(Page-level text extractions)
◇ ◇ ◇ ◇ ◇ ◇ ◇

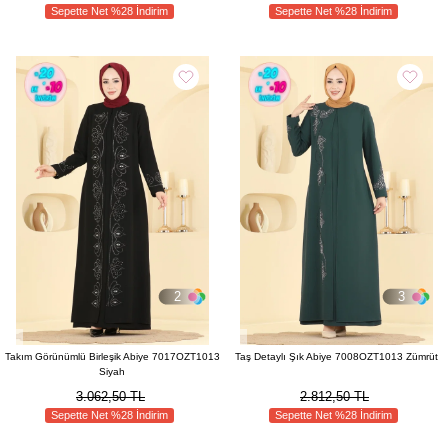
Sepette Net %28 İndirim
Sepette Net %28 İndirim
2
3
Takım Görünümlü Birleşik Abiye 7017OZT1013
Taş Detaylı Şık Abiye 7008OZT1013 Zümrüt
Siyah
3.062,50 TL
2.812,50 TL
Sepette Net %28 İndirim
Sepette Net %28 İndirim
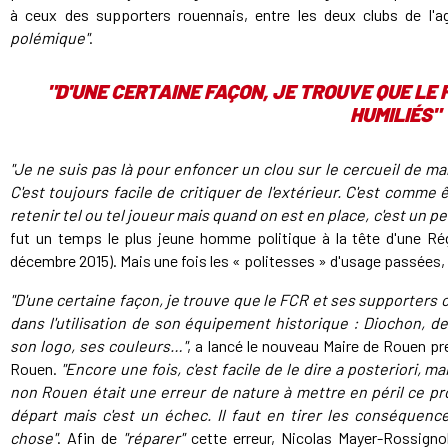
à ceux des supporters rouennais, entre les deux clubs de l'
polémique"
.
"D'UNE CERTAINE FAÇON, JE TROUVE QUE LE
HUMILIÉS"
"Je ne suis pas là pour enfoncer un clou sur le cercueil de 
C'est toujours facile de critiquer de l'extérieur. C'est comme 
retenir tel ou tel joueur mais quand on est en place, c'est un p
fut un temps le plus jeune homme politique à la tête d'une Ré
décembre 2015). Mais une fois les « politesses » d'usage passée
"D'une certaine façon, je trouve que le FCR et ses supporters o
dans l'utilisation de son équipement historique : Diochon, de
son logo, ses couleurs…"
, a lancé le nouveau Maire de Rouen pr
Rouen.
"Encore une fois, c'est facile de le dire a posteriori, m
non Rouen était une erreur de nature à mettre en péril ce pr
départ mais c'est un échec. Il faut en tirer les conséquenc
chose"
. Afin de
"réparer"
cette erreur, Nicolas Mayer-Rossignol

◇ ◇ ◇ ◇ ◇ ◇ ◇

### EXERCISE DIRECTIONS
What is needed here is an exact copy of all the entries, without the pictures.

### WRITTEN REPLY
Sepette Net %28 İndirim
Sepette Net %28 İndirim
2
3
Takım Görünümlü Birleşik Abiye 7017OZT1013
Taş Detaylı Şık Abiye 7008OZT1013 Zümrüt
Siyah
3.062,50 TL
2.812,50 TL
Sepette Net %28 İndirim
Sepette Net %28 İndirim
à ceux des supporters rouennais, entre les deux clubs de l'
polémique"
.
"D'UNE CERTAINE FAÇON, JE TROUVE QUE LE
HUMILIÉS"
"Je ne suis pas là pour enfoncer un clou sur le cercueil de 
C'est toujours facile de critiquer de l'extérieur. C'est comme 
retenir tel ou tel joueur mais quand on est en place, c'est un p
fut un temps le plus jeune homme politique à la tête d'une Ré
décembre 2015). Mais une fois les « politesses » d'usage passée
"D'une certaine façon, je trouve que le FCR et ses supporters o
dans l'utilisation de son équipement historique : Diochon, de
son logo, ses couleurs…"
, a lancé le nouveau Maire de Rouen pr
Rouen.
"Encore une fois, c'est facile de le dire a posteriori, m
non Rouen était une erreur de nature à mettre en péril ce pr
départ mais c'est un échec. Il faut en tirer les conséquenc
chose"
. Afin de
"réparer"
cette erreur, Nicolas Mayer-Rossignol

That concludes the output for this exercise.